Fini had read all of Freud by the time of la tentation, rencontre pendant la nuit (Temptation: Encounter in the Night) which she executed around the time she left home for good (1924-25). This painting represents the first important cornerstone of Weinstein Gallery's collection of her work. She was seventeen years old when she completed it. The painting is infused with sensuality, both beautiful and ominous, gentle but full of erotic connotations. Fini utilized universal motifs of intense, but often subtle, facial expression, literary and apocalyptic as well as redemptive imagery. All the work, no matter if it be macabre or overtly sexual, is extraordinarily beautiful and demonstrates great technical proficiency. Her mastery of watercolor is near legendary, producing very loose soft-hued visages of pointed but ambiguous emotional intensity, pieces such as "visage bleu" and the large and impressive "Leven" (possibly a semi-portrait of a friend).

Like Da Vinci, she learned anatomy through the studying of corpses which she found in Trieste morgues. The highly detailed sketches of her youth later gave way to highly gestural and increasingly simpler drawings, usually of women or scenes from literature, such as "étude pour Mr. Venus" or "le Concile d'amour". She showed a genius' gift for self-expression and self-tutelage, and a constant rebellion against regimented forms of education. Though she never attended art schools, she eventually became France's most celebrated female artist. Her first show was in Milan at the age of seventeen. Soon thereafter, she moved to France for good.

Fini enjoyed a lifetime love of theater, dance and masquerade balls. Often, she would make surprise appearances at events elaborately dressed, with a bizarre and wholly surrealistic entourage. She designed her own extremely complex costumes, which have also enjoyed success as fine art, and produced much in the way of theater costume and set design. The Paris Ballet, in gratitude for Fini's finding a benefactor who financed the company, produced an elaborate ballet with sets and costumes by Fini, entitled "Les demoiselles de la nuit" ( Ladies of the Evening). Le reve de Leonor Fini (The Dream of Leonor Fini) was produced the following year and appeared at the Royal Ballet as well as the Paris Ballet.

The artist resided in France, both in Paris and the south, till her death in 1996. As many as twenty-three cats at a time accompanied her on her journeys and were her constant companions at home.
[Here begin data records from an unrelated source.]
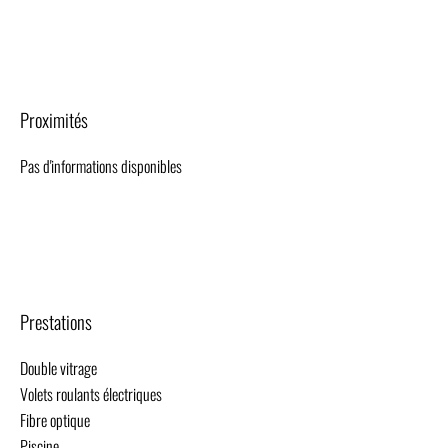
Proximités
Pas d'informations disponibles
Prestations
Double vitrage
Volets roulants électriques
Fibre optique
Piscine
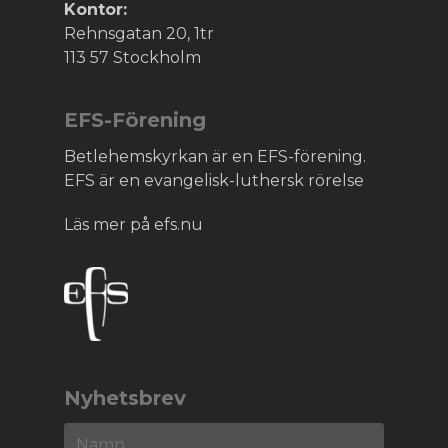
Kontor:
Rehnsgatan 20, 1tr
113 57 Stockholm
EFS-Förening
Betlehemskyrkan är en EFS-förening.
EFS är en evangelisk-luthersk rörelse
Läs mer på efs.nu
Nyhetsbrev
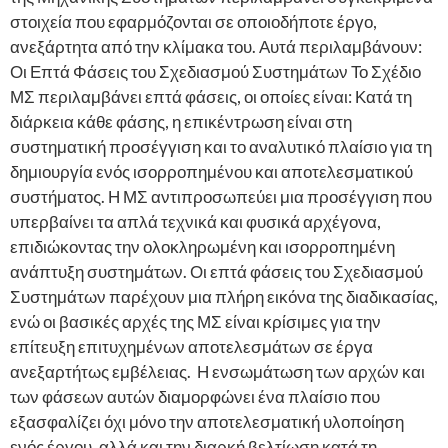
στοιχεία που εφαρμόζονται σε οποιοδήποτε έργο,
ανεξάρτητα από την κλίμακα του. Αυτά περιλαμβάνουν:
Οι Επτά Φάσεις του Σχεδιασμού Συστημάτων Το Σχέδιο
ΜΣ περιλαμβάνει επτά φάσεις, οι οποίες είναι: Κατά τη
διάρκεια κάθε φάσης, η επικέντρωση είναι στη
συστηματική προσέγγιση και το αναλυτικό πλαίσιο για τη
δημιουργία ενός ισορροπημένου και αποτελεσματικού
συστήματος. Η ΜΣ αντιπροσωπεύει μια προσέγγιση που
υπερβαίνει τα απλά τεχνικά και φυσικά αρχέγονα,
επιδιώκοντας την ολοκληρωμένη και ισορροπημένη
ανάπτυξη συστημάτων. Οι επτά φάσεις του Σχεδιασμού
Συστημάτων παρέχουν μια πλήρη εικόνα της διαδικασίας,
ενώ οι βασικές αρχές της ΜΣ είναι κρίσιμες για την
επίτευξη επιτυχημένων αποτελεσμάτων σε έργα
ανεξαρτήτως εμβέλειας. Η ενσωμάτωση των αρχών και
των φάσεων αυτών διαμορφώνει ένα πλαίσιο που
εξασφαλίζει όχι μόνο την αποτελεσματική υλοποίηση
ενός έργου, αλλά και την διαρκή βελτίωση κατά τη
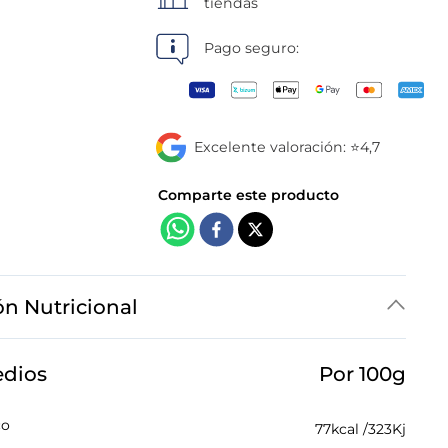
tiendas
Pago seguro:
Excelente valoración: ⭐4,7
ón Nutricional
edios
Por 100g
co
77
kcal /
323
Kj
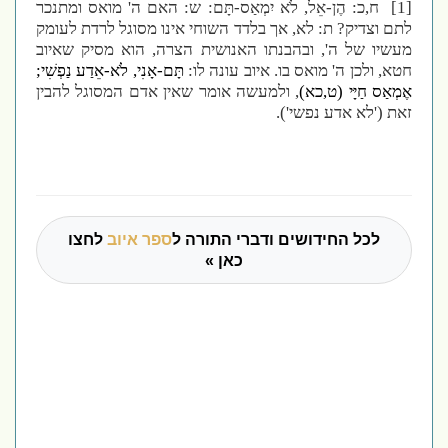
[1]
ח,כ: הֶן-אֵל, לֹא יִמְאַס-תָּם: ש: האם ה' מואס ומתנכר
לתם וצדיק? ת: לא, אך בלדד השוחי אינו מסוגל לרדת לעומק
מעשיו של ה', ובהבנתו האנושית הצרה, הוא מסיק שאיוב
חטא, ולכן ה' מואס בו. איוב עונה לו:
תָּם-אָנִי, לֹא-אֵדַע נַפְשִׁי;
אֶמְאַס חַיָּי (ט,כא)
, ולמעשה אומר שאין אדם המסוגל להבין
זאת ('לא אדע נפשי').
לכל החידושים ודברי התורה ל
ספר איוב
לחצו
כאן »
Cat and sphinx imagery predominates much of her strongest work in the thirties, forties and sixties (Egyptian symbols of dignity and power). Eventually she settled with two men, one mostly a friend, the other mostly a lover, Stanislao Lepri, a diplomat turned highly successful painter, and Constanine Jelenski, "Kot," a celebrated Polish poet and writer who produced much writing on Fini, as well as a definitive study of Hans Bellmer amongst others.
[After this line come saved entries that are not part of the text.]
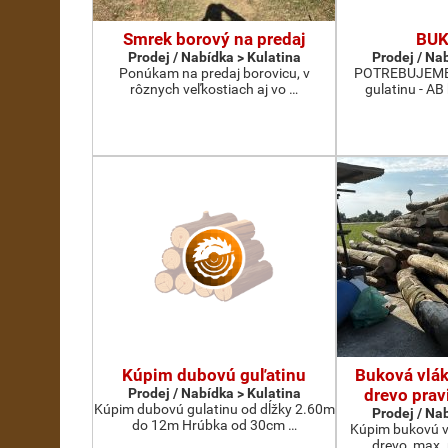
Smrek borový na predaj
BUK
Prodej / Nabídka > Kulatina
Prodej / Na
Ponúkam na predaj borovicu, v
POTREBUJEME 
rôznych veľkostiach aj vo …
gulatinu - AB
Kúpim dubovú guľatinu
Buková vlák
Prodej / Nabídka > Kulatina
drevo prav
Kúpim dubovú gulatinu od dĺžky 2.60m
Prodej / Na
do 12m Hrúbka od 30cm …
Kúpim bukovú v
drevo, max.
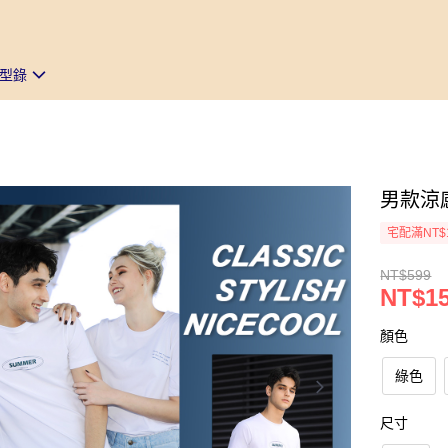
型錄
男款涼感
宅配滿NT$
NT$599
NT$1
顏色
綠色
尺寸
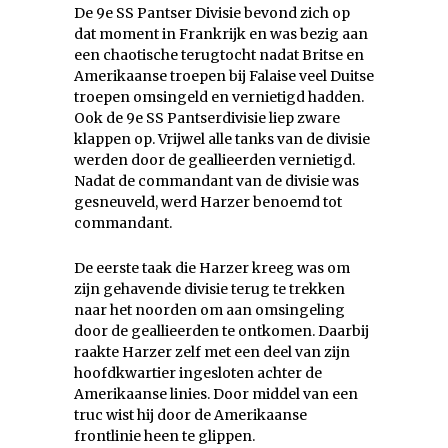
De 9e SS Pantser Divisie bevond zich op
dat moment in Frankrijk en was bezig aan
een chaotische terugtocht nadat Britse en
Amerikaanse troepen bij Falaise veel Duitse
troepen omsingeld en vernietigd hadden.
Ook de 9e SS Pantserdivisie liep zware
klappen op. Vrijwel alle tanks van de divisie
werden door de geallieerden vernietigd.
Nadat de commandant van de divisie was
gesneuveld, werd Harzer benoemd tot
commandant.
De eerste taak die Harzer kreeg was om
zijn gehavende divisie terug te trekken
naar het noorden om aan omsingeling
door de geallieerden te ontkomen. Daarbij
raakte Harzer zelf met een deel van zijn
hoofdkwartier ingesloten achter de
Amerikaanse linies. Door middel van een
truc wist hij door de Amerikaanse
frontlinie heen te glippen.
Fini never officially joined the Surrealists and never married, but did produce work displayed at many Surrealist exhibitions, including her introduction to America in 1936 at the Museum of Modern Arts Fantastic Art, Dada and Surrealism. There followed in 1937 a two person show with Max Ernst at the famous Julien Levy Gallery. Julien Levy was the preeminent gallery for Surrealist work in New York at the time.
Nonetheless, Fini was highly successful on four continents, including traveling museum retrospectives in Europe and Japan. Her work hangs in many of the world's foremost museums, and was included in three major shows in the last two years alone in the northeast (the Peggy Guggenheim Centennial, "Mirror Images" at the Liszt Center at M.I.T., and "Two Private Eyes" at the Guggenheim). Her volatile personality and tendency to "bite the hands that fed her" offended many American scholars, museum curators and art dealers, leading to lesser exposure in American venues (until her death) than in European ones.

An accomplished draftsman, watercolorist and painter, Fini was successful in virtually all two-dimensional media. The Weinstein Gallery collection will initially include oils, watercolors and pen and ink drawings.